Last week I wrote about a fairly good "American Experience" program on PBS on the introduction of The (birth control) Pill in the 1950s. But I am using the fact it was a good representation of basic American experience and attitudes, and not particularly driven by gender politics, to highlight common, underlying female chauvinisms.

It began by covering the existing opposition to any contraception and the consequential oppression to mothers in having no choice but to bear and raise an endless stream of babies, and the many who died giving birth. No mention was made of the equal strain upon fathers, nor the larger numbers of fathers killed every day on the job, many working beyond their abilities exactly because of the financial demands of the same endless stream.

It was not couples and families who were oppressed. Only women. It was not couples and families who were liberated by greater control over the number and timing of children. Only women. Pregnancy and children are about women and have nothing to do with men.

It didn't end with female self-centeredness.

This was supposed to be a program on the social changes wrought by The Pill. How did they miss the sudden increase of women's power over men? "Is my wife still taking the pill?" All men are now at the mercy of whatever their wife or girlfriend wants, with or without regard for them. Birth control is no longer joint, but entirely in one partner's hands.

Is the number of victims insignificant? Perhaps the producers never heard of the Office of Child Support Enforcement, whose job is exactly to hound men for what, in many cases, are unwanted or unplanned children. Unplanned by the fathers, however much by the mothers.

(Interesting how, now, men are punished for what only women control.)

There may not have been much reduction in unwanted children, only those unwanted by women.

How could one of the most profound social impacts have been ignored? Talk about female chauvinism. If PBS wishes to cover the American Experience, I believe America still consists of some men.

Finally, the inevitable, ultimate howler.

"With the pill, women were finally free to have sex without fear of pregnancy, just like men always had."

Just like men always had? Men have sex without regard for pregnancy and have no stake in children?

Women have always been able to "walk away" via adoption and abortion. Men have never been able to unless willing to live as a criminal. Now, women have even more choices; men, even fewer.

You say men can walk out on their family, and many have? So have many women, probably in equal numbers, and I know of cases where she gets child support while having nothing to do with the children. There is no difference in options here, only in one gender's stereotype of the other.
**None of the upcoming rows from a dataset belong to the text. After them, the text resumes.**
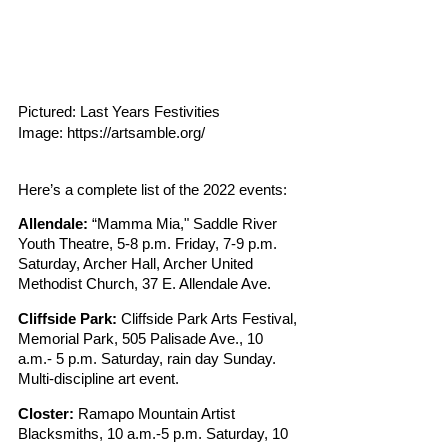
Pictured: Last Years Festivities
Image: https://artsamble.org/
Here’s a complete list of the 2022 events:
Allendale: 
“Mamma Mia," Saddle River 
Youth Theatre, 5-8 p.m. Friday, 7-9 p.m. 
Saturday, Archer Hall, Archer United 
Methodist Church, 37 E. Allendale Ave.
Cliffside Park:
 Cliffside Park Arts Festival, 
Memorial Park, 505 Palisade Ave., 10 
a.m.- 5 p.m. Saturday, rain day Sunday. 
Multi-discipline art event.
Closter:
 Ramapo Mountain Artist 
Blacksmiths, 10 a.m.-5 p.m. Saturday, 10 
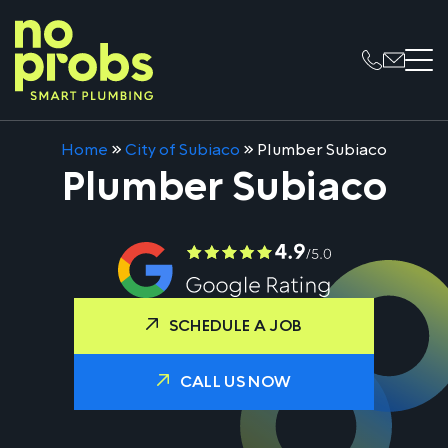
Home
»
City of Subiaco
»
Plumber Subiaco
Plumber Subiaco
SCHEDULE A JOB
CALL US NOW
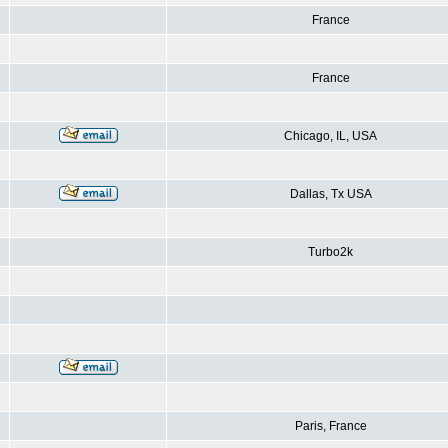
France
France
Chicago, IL, USA
Dallas, Tx USA
Turbo2k
Paris, France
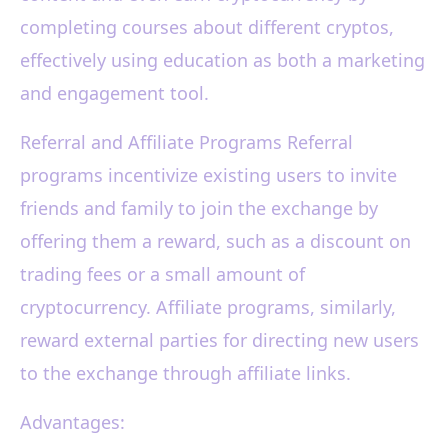
completing courses about different cryptos,
effectively using education as both a marketing
and engagement tool.
Referral and Affiliate Programs Referral
programs incentivize existing users to invite
friends and family to join the exchange by
offering them a reward, such as a discount on
trading fees or a small amount of
cryptocurrency. Affiliate programs, similarly,
reward external parties for directing new users
to the exchange through affiliate links.
Advantages:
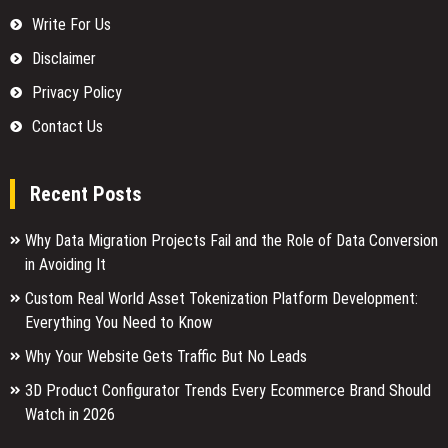
Write For Us
Disclaimer
Privacy Policy
Contact Us
Recent Posts
Why Data Migration Projects Fail and the Role of Data Conversion
in Avoiding It
Custom Real World Asset Tokenization Platform Development:
Everything You Need to Know
Why Your Website Gets Traffic But No Leads
3D Product Configurator Trends Every Ecommerce Brand Should
Watch in 2026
This female notion that men have no stake in nor regard for pregnancy and never have -- that men have always been able to "walk away," and "it's not men who get pregnant" -- not only shows a shocking lack of knowledge of men and society, even a belief that men are not human, but is the still pervasive female mentality of keeping children to themselves. Only women have children, not men. Men have no stake in pregnancy and children; those are women's issues. And to reinforce our self-serving beliefs, we'll insist they have sex without regard for pregnancy whether they really do, ever have, or not.

We know how self-fulfilling this is. It is a woman's perception (or desire), not a man's, and not even all women are this selfish.

But PBS is.

PBS usually rightly prides itself in open and fair mindedness. I think it would be worthwhile for everyone inclined to write a polite letter to one or both of the parties involved in producing this program. A letter could point out that The Pill had both similar and different impacts upon men, which they failed to mention, and address their buttressing of Victorian notions that pregnancy and children belong only to women, which has acted as a terrible barrier and life-destroyer for millions of men and children.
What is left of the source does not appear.